Posts Tagged ‘drag+drop’

Art*chemistry*code = UI flexibility

Sunday, March 29th, 2009

I have an admission to make. I’m a person of peculiarities.

I like to adapt, re-configure and re-arrange things until I maximize utility and personal convenience from whatever technology I’m using. This, I believe, is a reflection of typical human creativity and curiosity. We all like to customize our environments: our homes, our clothes, our cars, our desks, our own bodies (anything from a simple ear piercing to plastic surgery) etc etc etc………The list is endless because humans are infinitely inventive and innovative.

Personally, my love of moving things around may stem from learning to play chess when I was about 5 and realizing that if I moved Piece X to a different square it completely changed the nature of the game. The adaptation trait first manifested itself when — before the advent of automatic pencils and earning any pocket money to buy lots of new pencils — I prolonged the usage of my pencil stubs by putting them into old felt-tip tubes which I’d widened by getting my Dad to gently heat them so the plastic would expand and I could push my pencil stub inside them.

In any case……..if something doesn’t exist that makes your life more convenient or beautiful……CREATE IT!

(Or move towards the mountain and climb it, step-by-steady-step, instead of fearing it from afar.)

The mountain before me is quite substantial. I want to code a genuine collaboration wiki-hub-whatjammijig. Instead of getting into a blind “headless chicken” panic about it I’m using the work of others to guide me.

For several years now, I’ve been in awe of Alan Kay and the development work which has taken place with the SQUEAK-TWEAK object-oriented languages (OOLs and OOPs to tech aficionados). Why? Well because it enables you to move things around at will. In certain respects it’s equivalent to the code version of biochemical mechanisms like proteins and DNA. Bits of code and UI objects can attach/detach to X,Y locations in a similar way to how molecules attach/detach to each other at X,Y locations. These concepts I understand well having studied organic chemistry in some depth.

To gain more insight on the processes I mean, please watch this YouTube video:

Now, in normal programming lexicon this ability to move objects around is known as “drag+drop”. It’s been shown on sites like iGoogle, netvibes and more recently Kosmix:

(incidentally, I’m excited by Kosmix’s potential as a search+browse alternative to Google as well as by the MeeHive offering which is being developed by the same company.)

In my quest to create a collab hub, I’m looking beyond the standard wikis like Wikipedia or even Wordpress Mu / multi-user Typepad. Here are three examples I’m looking at:

* GE’s Imagination Cubed

* Google Docs Draw

* Swarmsketch

So far, this is what I have in mind and have managed to code whilst I’m architecting as much user flexibility and collective wiki-ness as possible into Project ART:

Ideally, it will get to the stage where people can co-create a magazine online (graphics, video embeds et al within movable and editable panels) and not simply more UGC text of comments and opinions. This is all very valuable but there is nothing like working towards an end-product around which…

CONTRIBUTORS WILL EARN A SHARE OF THE ADVERTISING SPACE REVENUES because they helped to create it!

Ok, more time in the code bunker ahead for me…………..

Dynamic news RSS + Media Sensors integration

Sunday, December 28th, 2008

This is a preview of the dynamic AJAX news feed and user commenting page that will be released on @T (Always the Twain) in the New Year 2009. Content is dynamically loaded from multiple rss feeds which users have control over. In the top corner there’s a dialogue box into which the reader’s choice of feeds can be input. This then generates a feed box.

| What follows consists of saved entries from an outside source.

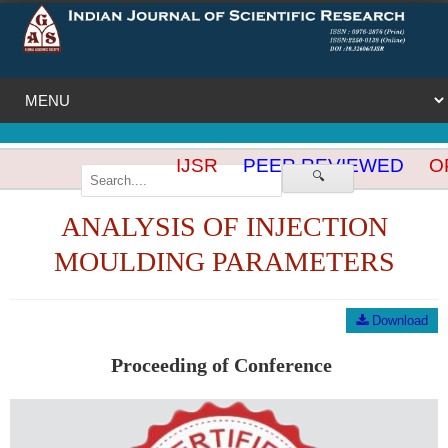
IJSR
PEER REVIEWED
OP
🔍
ANALYSIS OF INJECTION
MOULDING PARAMETERS
Download
Proceeding of Conference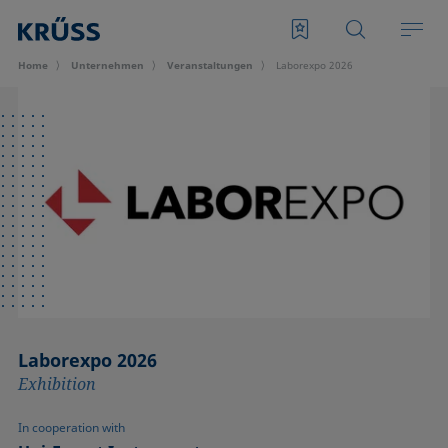
Home
Unternehmen
Veran­staltungen
Laborexpo 2026
Laborexpo 2026
Exhibition
In cooperation with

Most importantly each of these boxes is fully…………DRAG+DROP like iGoogle’s UI so users can prioritize their viewing panel. 

 

Additionally, once the feed box has been generated it’s possible to edit the feed — for example if instead of choosing the Technology pages from BusinessWeek users can change it to the Business page feeds. Over time images will also be automatically pulled in. The image below shows that some adjustment on the DIV css needs to be made first — LOL!

 

Once the RSS-all-in-one feature has been tidied up the next stage will be to incorporate the DIV which houses the Media Sensors rating tool into the xhtml. 

 

MEDIA SENSORS

This is completely my original idea. There are several variations on the 5-star rating system coded in Ajax / PHP / CSS as well as the “thumbs-up-thumbs-down” alternatives but there is absolutely no other system like Media Sensors with its proprietary calibration system, ratings pH, 360-2020 perception wheel and savable to a database — initially SQL.

It is arguably the best innovation I’ve originated to-date and something I’m really looking forward to developing further in 2009 because it is………..DISRUPTIVE………..UNIQUE………A GAME CHANGER!